- [Task] Please give every record below again exactly, and keep the pictures out.

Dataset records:
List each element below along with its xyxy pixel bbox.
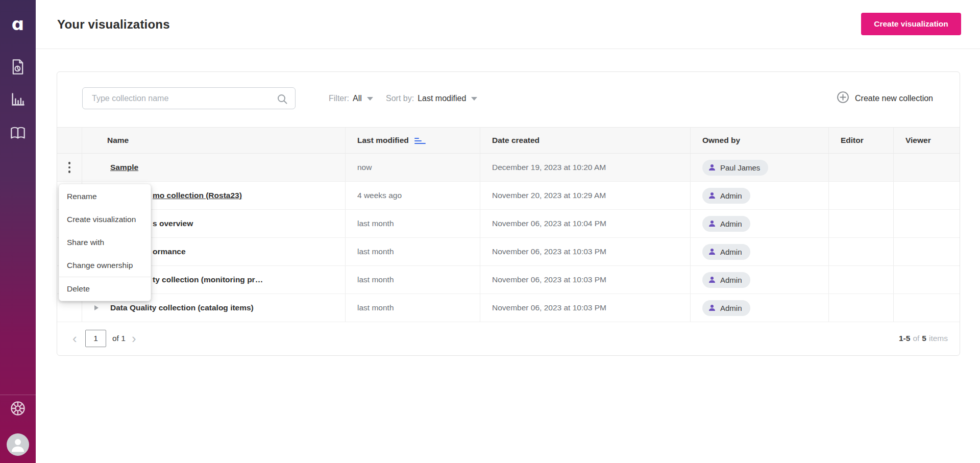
last-modified-cell: last month	[346, 266, 480, 294]
header-editor[interactable]: Editor	[829, 128, 894, 153]
menu-item-rename[interactable]: Rename	[59, 185, 151, 208]
person-icon	[707, 303, 717, 312]
top-bar: Your visualizations	[36, 0, 980, 49]
row-kebab-menu-icon[interactable]	[65, 159, 74, 176]
previous-page-icon[interactable]: ‹	[72, 332, 77, 345]
sidebar-divider	[0, 395, 36, 395]
report-icon	[11, 59, 25, 75]
sidebar-item-hub[interactable]	[0, 400, 36, 417]
create-new-collection-label: Create new collection	[855, 94, 933, 103]
menu-item-create-visualization[interactable]: Create visualization	[59, 208, 151, 231]
date-created-cell: November 06, 2023 at 10:03 PM	[480, 294, 691, 322]
table-header-row: Name Last modified Date created Owned by…	[57, 127, 960, 154]
create-visualization-button[interactable]: Create visualization	[861, 13, 961, 35]
viewer-cell	[894, 210, 960, 237]
sidebar-item-profile[interactable]	[0, 433, 36, 456]
sort-dropdown[interactable]: Sort by: Last modified	[386, 87, 477, 109]
table-row: s overview last month November 06, 2023 …	[57, 210, 960, 238]
last-modified-cell: now	[346, 154, 480, 181]
date-created-cell: November 06, 2023 at 10:03 PM	[480, 238, 691, 265]
owned-by-cell: Admin	[691, 210, 829, 237]
plus-circle-icon	[837, 91, 849, 106]
header-owned-by[interactable]: Owned by	[691, 128, 829, 153]
search-input[interactable]	[83, 88, 295, 109]
collection-name-link[interactable]: Sample	[82, 154, 346, 181]
owner-pill: Admin	[702, 300, 750, 316]
editor-cell	[829, 210, 894, 237]
pagination-bar: ‹ of 1 › 1-5 of 5 items	[57, 322, 960, 355]
items-range: 1-5	[899, 334, 910, 343]
person-icon	[707, 275, 717, 284]
owner-pill: Paul James	[702, 160, 768, 176]
editor-cell	[829, 238, 894, 265]
owned-by-cell: Admin	[691, 294, 829, 322]
owned-by-cell: Admin	[691, 182, 829, 209]
header-cell-actions	[57, 128, 82, 153]
collections-table: Name Last modified Date created Owned by…	[57, 127, 960, 322]
last-modified-cell: last month	[346, 238, 480, 265]
items-total: 5	[922, 334, 926, 343]
bar-chart-icon	[10, 92, 26, 107]
editor-cell	[829, 154, 894, 181]
owned-by-cell: Paul James	[691, 154, 829, 181]
viewer-cell	[894, 266, 960, 294]
collection-search	[82, 87, 296, 109]
page-title: Your visualizations	[57, 0, 170, 49]
user-avatar	[7, 433, 29, 456]
next-page-icon[interactable]: ›	[132, 332, 136, 345]
owner-pill: Admin	[702, 216, 750, 232]
person-icon	[707, 191, 717, 200]
person-icon	[707, 219, 717, 228]
search-icon	[277, 93, 288, 107]
sort-descending-icon	[414, 138, 426, 144]
sort-label: Sort by:	[386, 94, 414, 103]
header-date-created[interactable]: Date created	[480, 128, 691, 153]
person-icon	[707, 247, 717, 256]
owned-by-cell: Admin	[691, 238, 829, 265]
sidebar-item-reports[interactable]	[0, 59, 36, 75]
menu-item-delete[interactable]: Delete	[59, 277, 151, 300]
last-modified-cell: 4 weeks ago	[346, 182, 480, 209]
viewer-cell	[894, 238, 960, 265]
row-context-menu: Rename Create visualization Share with C…	[59, 184, 151, 301]
expand-row-icon[interactable]	[94, 305, 99, 310]
wheel-icon	[10, 400, 26, 417]
page-number-input[interactable]	[85, 330, 106, 347]
sidebar-item-glossary[interactable]	[0, 127, 36, 140]
header-name[interactable]: Name	[82, 128, 346, 153]
chevron-down-icon	[471, 97, 477, 101]
menu-item-share-with[interactable]: Share with	[59, 231, 151, 254]
table-row: Sample now December 19, 2023 at 10:20 AM…	[57, 154, 960, 182]
date-created-cell: November 06, 2023 at 10:04 PM	[480, 210, 691, 237]
items-count: 1-5 of 5 items	[899, 322, 948, 355]
last-modified-cell: last month	[346, 294, 480, 322]
filter-dropdown[interactable]: Filter: All	[329, 87, 373, 109]
viewer-cell	[894, 154, 960, 181]
viewer-cell	[894, 294, 960, 322]
viewer-cell	[894, 182, 960, 209]
editor-cell	[829, 294, 894, 322]
owner-pill: Admin	[702, 188, 750, 204]
date-created-cell: December 19, 2023 at 10:20 AM	[480, 154, 691, 181]
menu-item-change-ownership[interactable]: Change ownership	[59, 254, 151, 277]
create-new-collection-button[interactable]: Create new collection	[837, 87, 933, 109]
owner-pill: Admin	[702, 244, 750, 260]
sidebar-item-visualizations[interactable]	[0, 92, 36, 107]
table-row: ty collection (monitoring pr… last month…	[57, 266, 960, 294]
header-viewer[interactable]: Viewer	[894, 128, 960, 153]
sidebar: ɑ	[0, 0, 36, 463]
date-created-cell: November 06, 2023 at 10:03 PM	[480, 266, 691, 294]
table-row: Data Quality collection (catalog items) …	[57, 294, 960, 322]
table-row: ormance last month November 06, 2023 at …	[57, 238, 960, 266]
header-last-modified[interactable]: Last modified	[346, 128, 480, 153]
person-icon	[707, 163, 717, 172]
page-of-label: of 1	[112, 322, 126, 355]
filter-label: Filter:	[329, 94, 349, 103]
filter-value: All	[353, 94, 362, 103]
app-logo[interactable]: ɑ	[0, 12, 36, 36]
date-created-cell: November 20, 2023 at 10:29 AM	[480, 182, 691, 209]
book-icon	[10, 127, 26, 140]
owned-by-cell: Admin	[691, 266, 829, 294]
last-modified-cell: last month	[346, 210, 480, 237]
owner-pill: Admin	[702, 272, 750, 288]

- [Solution]
List each element below along with its xyxy pixel bbox.
last-modified-cell: last month	[346, 266, 480, 294]
header-editor[interactable]: Editor	[829, 128, 894, 153]
menu-item-rename[interactable]: Rename	[59, 185, 151, 208]
person-icon	[707, 303, 717, 312]
top-bar: Your visualizations	[36, 0, 980, 49]
row-kebab-menu-icon[interactable]	[65, 159, 74, 176]
previous-page-icon[interactable]: ‹	[72, 332, 77, 345]
sidebar-divider	[0, 395, 36, 395]
report-icon	[11, 59, 25, 75]
sidebar-item-hub[interactable]	[0, 400, 36, 417]
create-new-collection-label: Create new collection	[855, 94, 933, 103]
menu-item-create-visualization[interactable]: Create visualization	[59, 208, 151, 231]
date-created-cell: November 06, 2023 at 10:03 PM	[480, 294, 691, 322]
table-header-row: Name Last modified Date created Owned by…	[57, 127, 960, 154]
create-visualization-button[interactable]: Create visualization	[861, 13, 961, 35]
viewer-cell	[894, 210, 960, 237]
sidebar-item-profile[interactable]	[0, 433, 36, 456]
sort-dropdown[interactable]: Sort by: Last modified	[386, 87, 477, 109]
table-row: s overview last month November 06, 2023 …	[57, 210, 960, 238]
last-modified-cell: now	[346, 154, 480, 181]
date-created-cell: November 06, 2023 at 10:03 PM	[480, 238, 691, 265]
owned-by-cell: Admin	[691, 210, 829, 237]
plus-circle-icon	[837, 91, 849, 106]
header-owned-by[interactable]: Owned by	[691, 128, 829, 153]
search-input[interactable]	[83, 88, 295, 109]
collection-name-link[interactable]: Sample	[82, 154, 346, 181]
owner-pill: Admin	[702, 300, 750, 316]
editor-cell	[829, 210, 894, 237]
pagination-bar: ‹ of 1 › 1-5 of 5 items	[57, 322, 960, 355]
items-range: 1-5	[899, 334, 910, 343]
person-icon	[707, 275, 717, 284]
owner-pill: Paul James	[702, 160, 768, 176]
editor-cell	[829, 238, 894, 265]
owned-by-cell: Admin	[691, 294, 829, 322]
owned-by-cell: Admin	[691, 182, 829, 209]
header-cell-actions	[57, 128, 82, 153]
collections-table: Name Last modified Date created Owned by…	[57, 127, 960, 322]
last-modified-cell: last month	[346, 238, 480, 265]
items-total: 5	[922, 334, 926, 343]
bar-chart-icon	[10, 92, 26, 107]
editor-cell	[829, 154, 894, 181]
owned-by-cell: Paul James	[691, 154, 829, 181]
viewer-cell	[894, 266, 960, 294]
collection-search	[82, 87, 296, 109]
page-title: Your visualizations	[57, 0, 170, 49]
user-avatar	[7, 433, 29, 456]
next-page-icon[interactable]: ›	[132, 332, 136, 345]
owner-pill: Admin	[702, 216, 750, 232]
person-icon	[707, 191, 717, 200]
person-icon	[707, 219, 717, 228]
search-icon	[277, 93, 288, 107]
sort-descending-icon	[414, 138, 426, 144]
sort-label: Sort by:	[386, 94, 414, 103]
header-date-created[interactable]: Date created	[480, 128, 691, 153]
person-icon	[707, 247, 717, 256]
owned-by-cell: Admin	[691, 238, 829, 265]
sidebar-item-reports[interactable]	[0, 59, 36, 75]
menu-item-delete[interactable]: Delete	[59, 277, 151, 300]
last-modified-cell: 4 weeks ago	[346, 182, 480, 209]
viewer-cell	[894, 238, 960, 265]
row-context-menu: Rename Create visualization Share with C…	[59, 184, 151, 301]
expand-row-icon[interactable]	[94, 305, 99, 310]
wheel-icon	[10, 400, 26, 417]
page-number-input[interactable]	[85, 330, 106, 347]
sidebar-item-glossary[interactable]	[0, 127, 36, 140]
header-name[interactable]: Name	[82, 128, 346, 153]
chevron-down-icon	[471, 97, 477, 101]
menu-item-share-with[interactable]: Share with	[59, 231, 151, 254]
table-row: Sample now December 19, 2023 at 10:20 AM…	[57, 154, 960, 182]
date-created-cell: November 06, 2023 at 10:04 PM	[480, 210, 691, 237]
items-count: 1-5 of 5 items	[899, 322, 948, 355]
last-modified-cell: last month	[346, 294, 480, 322]
filter-dropdown[interactable]: Filter: All	[329, 87, 373, 109]
viewer-cell	[894, 154, 960, 181]
viewer-cell	[894, 294, 960, 322]
viewer-cell	[894, 182, 960, 209]
editor-cell	[829, 294, 894, 322]
owner-pill: Admin	[702, 188, 750, 204]
date-created-cell: December 19, 2023 at 10:20 AM	[480, 154, 691, 181]
menu-item-change-ownership[interactable]: Change ownership	[59, 254, 151, 277]
create-new-collection-button[interactable]: Create new collection	[837, 87, 933, 109]
owner-pill: Admin	[702, 244, 750, 260]
sidebar-item-visualizations[interactable]	[0, 92, 36, 107]
table-row: ty collection (monitoring pr… last month…	[57, 266, 960, 294]
header-viewer[interactable]: Viewer	[894, 128, 960, 153]
sidebar: ɑ	[0, 0, 36, 463]
date-created-cell: November 06, 2023 at 10:03 PM	[480, 266, 691, 294]
table-row: Data Quality collection (catalog items) …	[57, 294, 960, 322]
table-row: ormance last month November 06, 2023 at …	[57, 238, 960, 266]
header-last-modified[interactable]: Last modified	[346, 128, 480, 153]
person-icon	[707, 163, 717, 172]
page-of-label: of 1	[112, 322, 126, 355]
filter-label: Filter:	[329, 94, 349, 103]
filter-value: All	[353, 94, 362, 103]
app-logo[interactable]: ɑ	[0, 12, 36, 36]
date-created-cell: November 20, 2023 at 10:29 AM	[480, 182, 691, 209]
book-icon	[10, 127, 26, 140]
owned-by-cell: Admin	[691, 266, 829, 294]
last-modified-cell: last month	[346, 210, 480, 237]
owner-pill: Admin	[702, 272, 750, 288]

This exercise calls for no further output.